Budget time is all about what where your coin is going to go.
Sometimes it may be sourced from existing funds, other times it may be allocated from projected cashflows. Either way, appropriate budgeting will at least minimise the impact of those planned and unplanned events.
Marketing is another budget item and it needs to compete with other items for a finite resource. When formulating your marketing budget consider the following:
What has previously worked and what has not.
What has generated new customers.
What has improved existing customer values?
Cross promotion results.
Stock clearance/liquidation success.
These are all measurable items where the results are largely tangible against a reasonably prompt turn-around.
There are not too many variables to setup to begin with, the relative success or not of the campaign is not influenced by a large number of variables, although, those variables that do exist should be identified and accounted for if they came into play during the campaign. This is especially true for campaigns that work and those that failed – the latter being important to identify and not repeat, the former something that needs to be replicatable in maybe different environments.

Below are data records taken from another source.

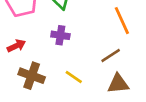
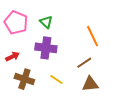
purple cross: (60, 35) -> (46, 48), size x1.5

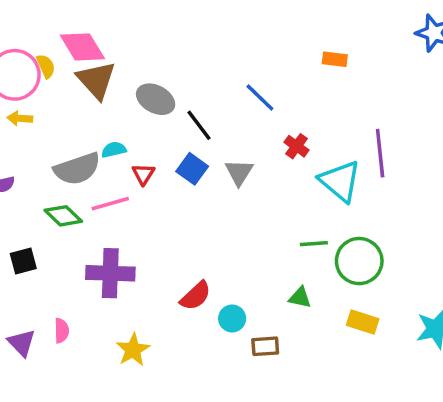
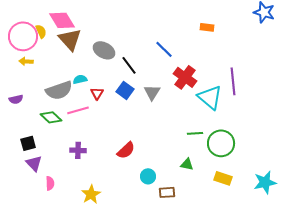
red cross: (297, 146) -> (185, 77), size x1.6
purple cross: (110, 273) -> (78, 150), size x0.6
red semicircle: (196, 296) -> (126, 150), moved
purple triangle: (22, 343) -> (34, 163), moved

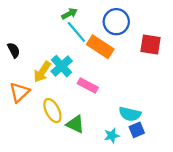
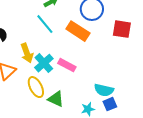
cyan line: (76, 32) -> (45, 24), moved
cyan cross: (62, 66) -> (44, 63), moved
yellow arrow: (42, 72) -> (27, 53), turned -54

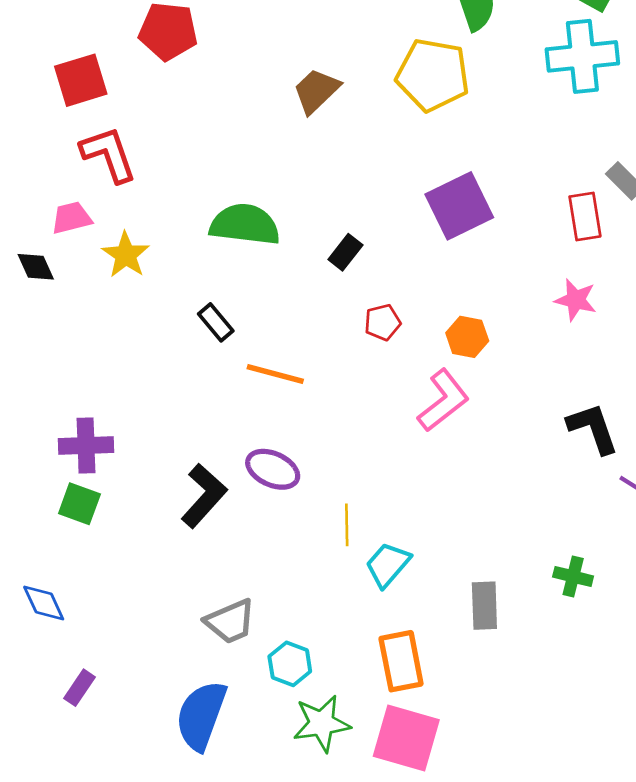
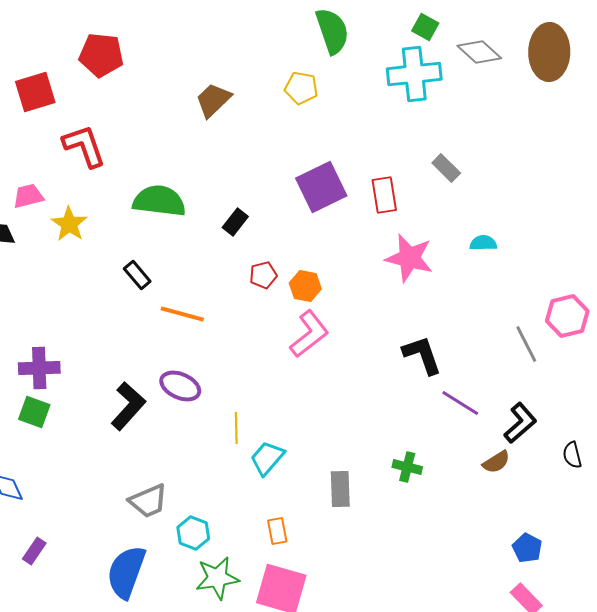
yellow pentagon: (433, 75) -> (301, 88), size x0.6
red L-shape: (109, 154) -> (84, 146), moved
red rectangle: (585, 217) -> (384, 195), moved
pink star: (576, 300) -> (409, 258), size x1.5
orange hexagon: (467, 337) -> (305, 286), moved
orange rectangle: (401, 661) -> (277, 531), size x0.6

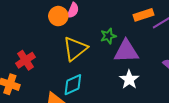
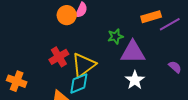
yellow triangle: (75, 49) -> (84, 65), moved
red cross: (25, 60) -> (59, 57), moved

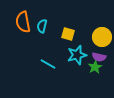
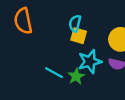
cyan semicircle: (42, 26) -> (75, 23), moved
green star: (95, 67) -> (76, 76), moved

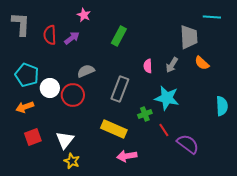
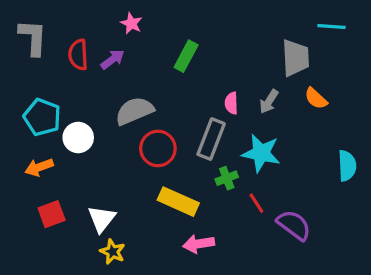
gray semicircle: (86, 71) -> (134, 111), size x1.4
gray rectangle: (120, 89) -> (211, 139), moved
red circle: (73, 95) -> (158, 148), moved

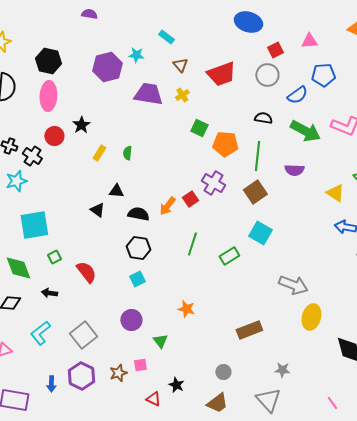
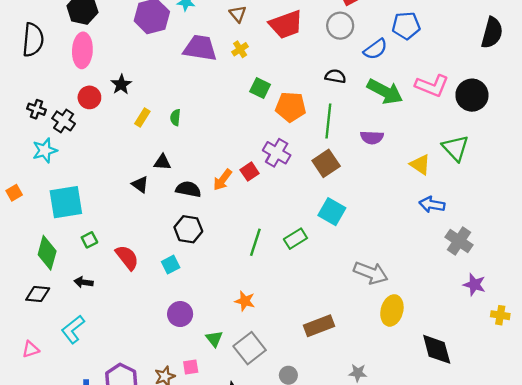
green line: (192, 244) -> (255, 242), moved
green diamond: (18, 268) -> (47, 253), turned 36
cyan square: (137, 279) -> (171, 265), moved
gray square: (83, 335) -> (250, 348), moved

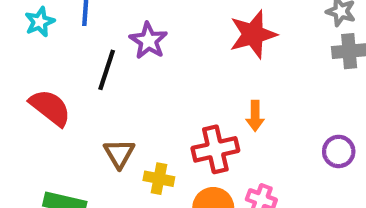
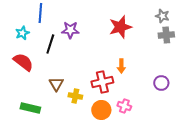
cyan star: (40, 22) -> (22, 33), moved
purple star: (148, 41) -> (70, 30), turned -30

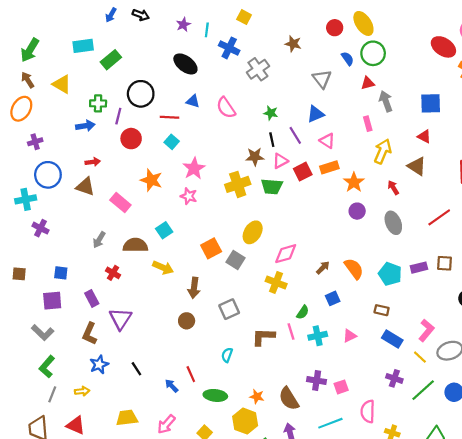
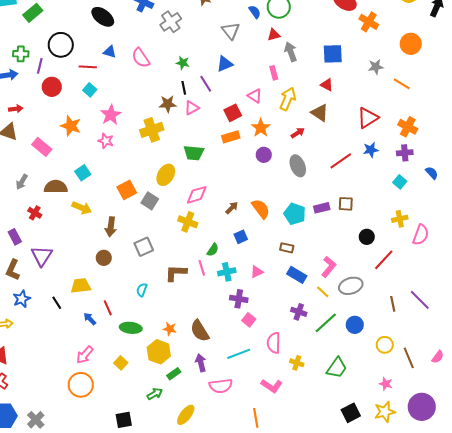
pink triangle: (327, 141) -> (255, 96), moved
orange rectangle: (329, 167) -> (231, 137), moved
red square: (303, 172) -> (233, 113), moved
green trapezoid: (272, 187) -> (194, 153), moved
red arrow: (393, 188) -> (298, 133), turned 88
purple cross: (317, 381) -> (239, 299), moved
pink square: (341, 387) -> (249, 320), turned -32
yellow trapezoid: (127, 418) -> (81, 286), moved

Budgeting also works well when looked at as a business review process. Budget comparisons between this and the last year can provide some interesting insights on which areas may need additional consideration and those areas that may have had generous budgets.
The process of budgeting should not be seen as a beginning of financial year process. Ideally it might be better to view and adjust the budget continuously, however this may generate unsustainable overheads. My recommendation, half yearly reviews with quarterly report generation should provide the sort of data you need to make informed decisions.